Couche-Tard has ballooned in size from a regional convenience store chain to a global titan through acquisitions and organic growth. It hasn’t made a major acquisition since buying Texas-based CST Brands for US$4.4-billion in 2017, highlighting a disciplined approach to deal-making.

The company made a non-binding US$5.8-billion play for fuel retailer Caltex Australia Ltd., now known as Ampol, last year but suspended the effort after Ampol’s prospects and cash flow were made uncertain by the fallout of the COVID-19 pandemic. That situation hasn’t improved, raising the odds the deal is dead.

“The recent results released by Ampol were weaker than we expected and the headlines seemed to be more around financial engineering,” Mr. Hannasch said Wednesday. “It’s really hard to understand the underlying performance of their business during the COVID environment.”

Ampol last week reported a loss of 626-million Australian dollars ($599-million) as the company was hurt by a writedown on its retail division and its Lytton oil refinery.
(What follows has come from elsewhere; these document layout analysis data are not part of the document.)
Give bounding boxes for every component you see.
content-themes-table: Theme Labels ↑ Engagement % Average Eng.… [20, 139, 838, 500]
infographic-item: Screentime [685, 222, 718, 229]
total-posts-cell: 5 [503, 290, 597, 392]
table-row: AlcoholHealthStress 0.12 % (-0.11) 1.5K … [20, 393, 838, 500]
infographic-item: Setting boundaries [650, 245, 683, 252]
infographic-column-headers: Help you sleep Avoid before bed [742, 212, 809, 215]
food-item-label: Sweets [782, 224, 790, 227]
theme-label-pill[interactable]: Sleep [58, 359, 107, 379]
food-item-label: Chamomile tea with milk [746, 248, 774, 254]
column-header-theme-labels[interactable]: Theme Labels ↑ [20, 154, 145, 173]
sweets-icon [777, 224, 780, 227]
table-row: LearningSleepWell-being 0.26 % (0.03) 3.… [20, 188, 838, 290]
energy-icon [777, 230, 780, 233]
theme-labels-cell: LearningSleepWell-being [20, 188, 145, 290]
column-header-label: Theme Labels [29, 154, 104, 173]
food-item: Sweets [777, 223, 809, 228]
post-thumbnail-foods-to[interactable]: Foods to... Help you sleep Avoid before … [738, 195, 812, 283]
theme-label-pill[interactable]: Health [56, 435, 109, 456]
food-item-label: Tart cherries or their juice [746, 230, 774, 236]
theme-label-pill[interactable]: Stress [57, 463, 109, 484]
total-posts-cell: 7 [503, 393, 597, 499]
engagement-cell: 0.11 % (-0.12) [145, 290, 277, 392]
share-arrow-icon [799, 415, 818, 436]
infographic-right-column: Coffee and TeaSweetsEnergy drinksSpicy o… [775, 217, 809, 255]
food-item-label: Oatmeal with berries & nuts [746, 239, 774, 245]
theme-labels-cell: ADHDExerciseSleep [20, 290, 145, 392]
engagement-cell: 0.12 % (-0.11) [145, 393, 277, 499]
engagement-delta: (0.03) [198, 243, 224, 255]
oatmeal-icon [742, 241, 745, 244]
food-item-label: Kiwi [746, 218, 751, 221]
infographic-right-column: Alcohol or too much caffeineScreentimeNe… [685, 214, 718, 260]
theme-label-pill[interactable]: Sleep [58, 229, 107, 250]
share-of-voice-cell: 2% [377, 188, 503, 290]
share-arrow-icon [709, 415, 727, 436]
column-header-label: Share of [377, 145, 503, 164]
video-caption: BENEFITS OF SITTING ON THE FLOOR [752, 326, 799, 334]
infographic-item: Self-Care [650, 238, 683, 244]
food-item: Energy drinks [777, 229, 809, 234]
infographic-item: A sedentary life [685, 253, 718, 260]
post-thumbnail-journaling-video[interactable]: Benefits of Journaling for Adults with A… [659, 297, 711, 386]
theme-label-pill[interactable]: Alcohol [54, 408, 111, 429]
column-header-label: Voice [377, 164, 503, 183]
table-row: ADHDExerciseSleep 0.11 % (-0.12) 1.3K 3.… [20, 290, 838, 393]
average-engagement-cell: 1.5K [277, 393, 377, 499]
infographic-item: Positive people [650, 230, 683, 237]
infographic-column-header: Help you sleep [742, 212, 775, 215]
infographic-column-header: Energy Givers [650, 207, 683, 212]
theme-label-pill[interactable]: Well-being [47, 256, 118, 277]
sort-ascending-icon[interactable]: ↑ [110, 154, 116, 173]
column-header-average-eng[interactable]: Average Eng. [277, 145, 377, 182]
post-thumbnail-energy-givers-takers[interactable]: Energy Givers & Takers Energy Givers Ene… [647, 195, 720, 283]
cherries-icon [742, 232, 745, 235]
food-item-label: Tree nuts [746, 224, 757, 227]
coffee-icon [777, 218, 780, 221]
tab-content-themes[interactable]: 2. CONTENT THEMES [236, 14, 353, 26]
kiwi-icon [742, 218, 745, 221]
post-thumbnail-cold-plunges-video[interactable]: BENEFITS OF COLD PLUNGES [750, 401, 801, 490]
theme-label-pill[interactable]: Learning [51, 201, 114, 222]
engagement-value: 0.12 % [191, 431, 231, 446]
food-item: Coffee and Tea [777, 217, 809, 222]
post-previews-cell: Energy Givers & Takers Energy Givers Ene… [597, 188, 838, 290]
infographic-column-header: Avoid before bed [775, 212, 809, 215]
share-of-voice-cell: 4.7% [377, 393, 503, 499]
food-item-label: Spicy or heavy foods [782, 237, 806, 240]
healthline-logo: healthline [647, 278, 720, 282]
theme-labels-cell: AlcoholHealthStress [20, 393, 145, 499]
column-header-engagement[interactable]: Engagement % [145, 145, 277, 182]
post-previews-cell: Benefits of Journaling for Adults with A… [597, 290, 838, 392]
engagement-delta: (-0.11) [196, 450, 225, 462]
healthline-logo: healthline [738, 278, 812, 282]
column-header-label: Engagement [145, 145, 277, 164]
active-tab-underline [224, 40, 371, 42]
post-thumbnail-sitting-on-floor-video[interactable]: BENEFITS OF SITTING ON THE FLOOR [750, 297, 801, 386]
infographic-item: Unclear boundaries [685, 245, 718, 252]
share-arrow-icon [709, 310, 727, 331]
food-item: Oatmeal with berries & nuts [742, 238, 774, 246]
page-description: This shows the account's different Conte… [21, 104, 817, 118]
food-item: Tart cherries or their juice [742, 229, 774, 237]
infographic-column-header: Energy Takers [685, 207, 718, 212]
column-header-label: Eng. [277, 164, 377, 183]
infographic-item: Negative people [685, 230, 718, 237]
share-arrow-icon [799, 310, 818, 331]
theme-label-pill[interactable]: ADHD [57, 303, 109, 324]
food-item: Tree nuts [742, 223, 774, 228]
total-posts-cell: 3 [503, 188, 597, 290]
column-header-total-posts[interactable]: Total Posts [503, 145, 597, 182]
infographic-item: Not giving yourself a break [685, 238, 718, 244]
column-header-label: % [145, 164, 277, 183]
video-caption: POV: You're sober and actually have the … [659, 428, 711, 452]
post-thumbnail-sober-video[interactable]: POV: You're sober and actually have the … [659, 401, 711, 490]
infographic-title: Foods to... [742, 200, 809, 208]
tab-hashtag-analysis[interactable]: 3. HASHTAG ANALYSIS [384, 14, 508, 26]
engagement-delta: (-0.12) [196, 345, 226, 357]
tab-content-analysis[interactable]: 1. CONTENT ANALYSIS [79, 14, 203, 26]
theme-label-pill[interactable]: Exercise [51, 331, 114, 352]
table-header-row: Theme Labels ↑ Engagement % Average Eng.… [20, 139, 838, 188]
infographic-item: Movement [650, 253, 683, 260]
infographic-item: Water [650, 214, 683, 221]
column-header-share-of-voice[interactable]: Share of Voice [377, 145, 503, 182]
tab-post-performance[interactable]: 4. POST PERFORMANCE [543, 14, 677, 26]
The facility has experienced persistent pressure on profit margins, “which raises questions about the near-term viability of that plant,” Mr. Hannasch said.

Retail fuel demand in Australia, which was starting to recover, is sputtering again under a second wave of COVID-19 infections and a return to lockdowns in some areas. The outlook for jet fuel remains uncertain as international travel remains at depressed levels.

Mr. Hannasch said he’s also not sure how Ampol’s in-store strategy is working in a pandemic environment. “You put all these factors [together], it’s just given us pause,” he said.

The takeover now seems to be a long shot, according to BMO Capital Markets analyst Peter Sklar. “Our sense is that Couche-Tard is not likely to proceed with an acquisition of Ampol in the near future” given Ampol’s weak financial performance and recent decision to spin off half its service station properties into a property trust, the analyst said in a note.

Mr. Hannasch steered Couche-Tard to a profit of US$777-million or 70 US cents a share for its latest quarter, helped by an increase in same-store merchandise sales of 20 per cent in Canada, 7.7 per cent in the United States and 3.4 per cent in Europe. On the fuel side, revenues declined from lower demand and lower prices for gasoline but that was offset by higher margins.

The COVID-19 pandemic has changed consumer behaviour, making the chain’s corner stores go-to destinations because of their proximity in many cases, Couche-Tard said. People are making fewer shopping trips but buying more when they go, the company said. Circle K stores are selling goods in bigger packages and expanding their offerings in protective equipment and groceries, Mr. Hannasch said.

Sales of beer and hard seltzer were particularly strong in the quarter as people drink more at home, the CEO said. Sales of lottery tickets and other betting also ticked up as people sought another outlet to gamble while casinos were closed, he said.

Couche-Tard profit grew 10 per cent to US$1.8-billion and sales increased 15 per cent to US$59.1-billion in the 2019 fiscal year ending April 28. Chairman Alain Bouchard has set a goal to double net earnings again within five years and that remains on track despite the pandemic, Mr. Hannasch said Wednesday.

One unforeseen opportunity the pandemic has brought is making more real estate available as retailers shed properties or shut down. Couche-Tard sees that as an opportunity to “accelerate in a dramatic way” its ability to open new stores that don’t sell gasoline, Mr. Hannasch said.

Shares of Couche-Tard rose 7.5 per cent to close at $46 in trading on the Toronto Stock Exchange Wednesday. They’ve gained 51 per cent since hitting a 52-week low of $30.40 in March.